Alix, Jaco et Mattia retroussent leurs manches et reprennent là où ils se sont arrêtés trois années plus tôt avec un « Keskia » captivant où les voix légèrement trafiquées d’Alix et de Jaco se complètent pour exprimer leur désarroi de façon crue et poétique à la fois. Doula ne déroge pas à la règle avec cette poésie intimiste où Odezenne sait trouver les mots à la fois justes et caustiques comme sur les allures plus cold de « Houston » ou plus italo-disco de la décalée « Hey Joe » aux couplets défilant à toute allure et aux harmonies inégalables.
Une fois de plus avec Doula, Odezenne soigne parfaitement son univers musical minimaliste et toujours brouillé entre rap, electronica, rock et chanson française poétique.
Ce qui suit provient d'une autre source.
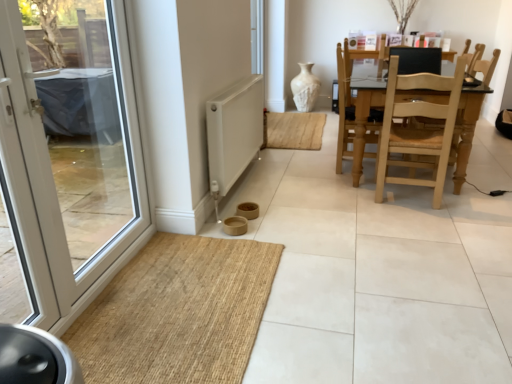 Question: Does brown woven mat at lower left contain light wood/wooden chair at right?

Choices:
 (A) yes
 (B) no

Answer: (B)

Question: Is light wood/wooden chair at right at the back of brown woven mat at lower left?

Choices:
 (A) no
 (B) yes

Answer: (A)

Question: From a real-world perspective, is brown woven mat at lower left under light wood/wooden chair at right?

Choices:
 (A) yes
 (B) no

Answer: (A)

Question: Is the position of brown woven mat at lower left more distant than that of light wood/wooden chair at right?

Choices:
 (A) no
 (B) yes

Answer: (A)

Question: Considering the relative sizes of brown woven mat at lower left and light wood/wooden chair at right in the image provided, is brown woven mat at lower left smaller than light wood/wooden chair at right?

Choices:
 (A) yes
 (B) no

Answer: (A)

Question: Is brown woven mat at lower left positioned in front of light wood/wooden chair at right?

Choices:
 (A) yes
 (B) no

Answer: (A)

Question: Is brown woven mat at lower left shorter than white textured vase at center?

Choices:
 (A) no
 (B) yes

Answer: (B)

Question: Considering the relative sizes of brown woven mat at lower left and white textured vase at center in the image provided, is brown woven mat at lower left thinner than white textured vase at center?

Choices:
 (A) yes
 (B) no

Answer: (B)

Question: Is brown woven mat at lower left bigger than white textured vase at center?

Choices:
 (A) yes
 (B) no

Answer: (B)

Question: From the image's perspective, would you say brown woven mat at lower left is shown under white textured vase at center?

Choices:
 (A) no
 (B) yes

Answer: (B)

Question: Does brown woven mat at lower left have a greater width compared to white textured vase at center?

Choices:
 (A) no
 (B) yes

Answer: (B)

Question: Is brown woven mat at lower left at the right side of white textured vase at center?

Choices:
 (A) yes
 (B) no

Answer: (B)

Question: Is white textured vase at center behind light brown wooden swivel chair at center?

Choices:
 (A) no
 (B) yes

Answer: (B) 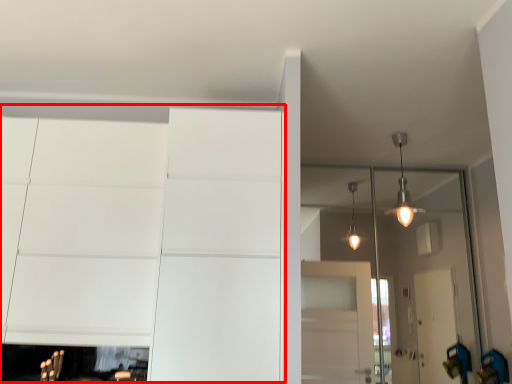 Question: From the image's perspective, where is dresser (annotated by the red box) located relative to glass door?

Choices:
 (A) below
 (B) above

Answer: (B) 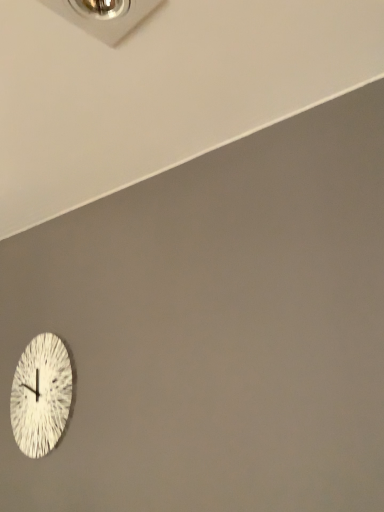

Que ce soit sur la douce et aérienne « Aïe aïe aïe » aux gimmicks à la fois amusants et agressifs et son avalanche de punchlines mordantes ou sur la plus rythmée et électrique « Baveux » et « Templehof », le trio bordelais fait parler sa créativité hors normes mais n’hésite pas pour autant à dévoiler sa facette beaucoup plus spleenesque avec « Merry-go-round » et « E.R.E. ! » en guise de conclusion vertigineuse. Tous les ingrédients sont réunis pour faire de ce Doula un disque complet synthétisant avec brio le style singulier d’Odezenne. On y retrouve du soleil, de la mélancolie, du sarcasme, de la nonchalance mais beaucoup d’introspection où le trio bordelais réussit à trouver les mots sur les malaises et les malheurs du quotidien pour en faire des hymnes à la portée universelle.